Sacred Heart of Jesus Catholic Church
      Daniel P. Sullivan Council 10208
    Fr. Victor A. Bieberle Assembly 2316

(This message is reprinted from the January 2011 Arkansas State Knights of Columbus Newsletter.)

Dear Brother Knights,

I am honored to greet you as the State Chaplain and look forward to working with you in the coming months.

I would like to share with you an image for our work together this year that comes from an experience I had while taking a side trip from a meeting of abbots in Corpus Christi to tour the USS Lexington, a retired aircraft carrier now docked as a museum in Corpus Christi harbor. We were duly impressed by the large thick ropes tethering the huge ship to the pier. But we asked the Navy guide: "Why do you not use chains instead of ropes for such a huge ship?"

He replied that the rope was actually much stronger and safer than cable for this job. These ropes are made from thousands of individual strands wound together. Individually these strands of thread have practically no strength, but bound together this way they have enormous strength and are also supple. No matter how large a chain we would use, its strength would depend on the weakest link.

In the Knights of Columbus, we are a rope, not a chain – a rope woven by God. We give one another strength by being bound together, and our overall strength doesn't depend on any one of us. These days hostile attacks against God, the Church, and Catholic values grow ever more powerful. If we were just links in a chain, we would have only our individual strength to depend on, but as strands in God's rope, we can call on the strength of all.

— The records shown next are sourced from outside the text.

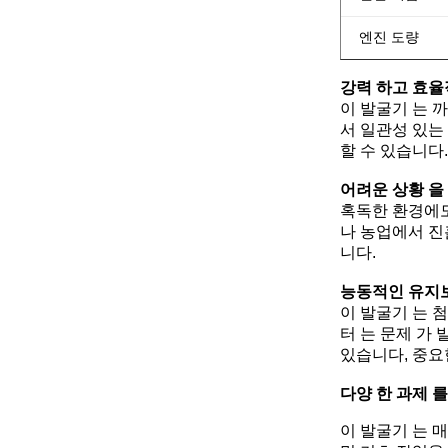
엔진 도량
강력 하고 효율
이 발굴기 는 까
서 일관성 있는
할 수 있습니다.
어려운 상황 을
혹독한 환경에도
나 농업에서 진흙
니다.
능동적인 유지
이 발굴기 는 
터 는 문제 가
있습니다, 중요
다양 한 과제 
이 발굴기 는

In recruiting new members in the coming year, I suggest this image of the rope to guide your efforts. When new members join the Knights of Columbus, we offer them a share in this strong rope of faith and they in turn bring strength to the rope with their own faith and love. Together we can extend this strong and supple rope to help those in need: the suffering in homes, the outcast, the poor, the immigrant, and the unborn.